Microsoft Certified: Azure Databricks Data Engineer Associate (DP-750)

The DP-750: Implementing Data Engineering Solutions Using Azure Databricks certification exam is designed for professionals who want to validate their expertise in building and managing data engineering solutions using Azure Databricks. This credential focuses on practical, real-world capabilities, ensuring that candidates can design, implement, and maintain scalable data pipelines while adhering to modern data governance standards. Passing the exam will help candidates earn the title of Microsoft Certified: Azure Databricks Data Engineer Associate.
Role Expectations and Core Expertise
As a candidate for this certification, you are expected to demonstrate strong proficiency in data integration, transformation, and modeling. The role emphasizes the ability to design efficient data workflows, optimize processing pipelines, and ensure reliability across data engineering operations.
A key aspect of this role is maintaining high data quality and implementing governance practices using Unity Catalog.
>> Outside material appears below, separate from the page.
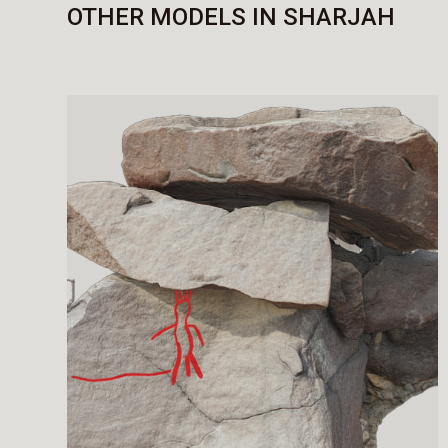
OTHER MODELS IN SHARJAH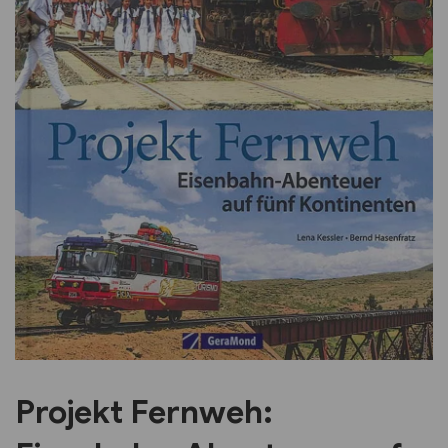
Previous
Next
Projekt Fernweh:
This includes managing access controls, ensuring compliance, and maintaining consistency across datasets within the Azure Databricks environment.
Technical Skills and Knowledge Areas
To succeed in the DP-750 exam, you should be comfortable working with both SQL and Python for data ingestion and transformation tasks. These skills are essential for building scalable and efficient data processing solutions.
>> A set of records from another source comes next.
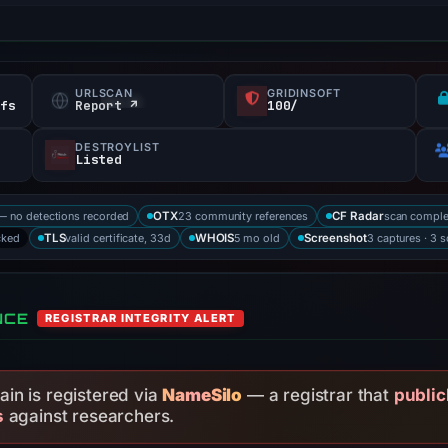
URLSCAN
GRIDINSOFT
efs
Report ↗
100/
DESTROYLIST
Listed
— no detections recorded
23 community references
scan compl
OTX
CF Radar
cked
valid certificate, 33d
5 mo old
3 captures · 3 
TLS
WHOIS
Screenshot
NCE
REGISTRAR INTEGRITY ALERT
in is registered via
NameSilo
— a registrar that
public
s
against researchers.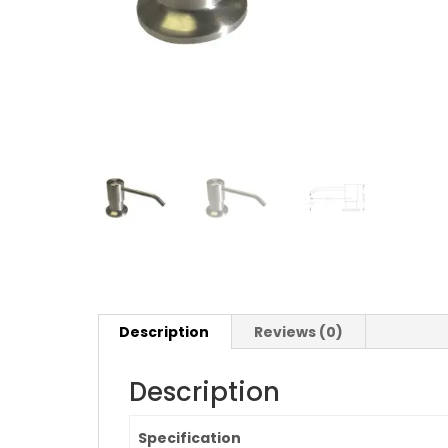
Description
Reviews (0)
Description
Specification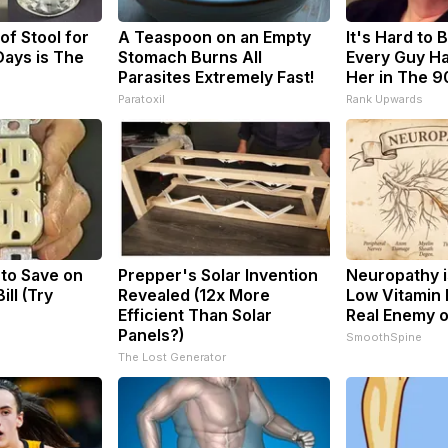
f Stool for
A Teaspoon on an Empty
It's Hard to 
ays is The
Stomach Burns All
Every Guy Ha
Parasites Extremely Fast!
Her in The 9
Paratoxil
Rank Upwards
 to Save on
Prepper's Solar Invention
Neuropathy i
ill (Try
Revealed (12x More
Low Vitamin 
Efficient Than Solar
Real Enemy 
Panels?)
SmoothSpine
The Lost Generator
In addition, familiarity with modern development practices is expected. This includes experience with the Software Development Lifecycle (SDLC) and version control systems such as Git, which are critical for collaboration and maintaining code quality in data engineering projects. You should also have working knowledge of key Azure services, including:
- Microsoft Entra for identity and access management
- Azure Data Factory for data orchestration
- Azure Monitor for tracking performance and troubleshooting
Key Responsibilities in the Role
Professionals preparing for this certification are typically involved in a range of data engineering activities within Azure Databricks environments. These responsibilities include:
- Environment Setup and Configuration
- Configuring Azure Databricks workspaces, clusters, and resources to support data processing workloads efficiently.
- Data Governance and Security
- Implementing security controls and managing data access using Unity Catalog to ensure compliance and proper governance.
- Data Preparation and Processing
- Designing and executing data transformation workflows that prepare raw data for analysis and downstream applications.
- Pipeline Deployment and Maintenance
- Building, deploying, and maintaining robust data pipelines while ensuring performance optimization and fault tolerance.
Collaboration and Work Environment
Data engineers working with Azure Databricks rarely operate in isolation. This role requires close collaboration with a variety of stakeholders, including administrators, platform architects, solution architects, data scientists, and data analysts.
Together, these teams contribute to designing, deploying, and securing end-to-end data solutions that align with organizational goals. Effective communication and coordination are essential to ensure that data systems are both scalable and reliable.
Exam Details

- The DP-750 exam, titled Implementing Data Engineering Solutions Using Azure Databricks, is an intermediate-level certification assessment designed for professionals working in data engineering roles. It evaluates a candidate’s ability to design, build, and manage data engineering solutions within the Azure Databricks environment.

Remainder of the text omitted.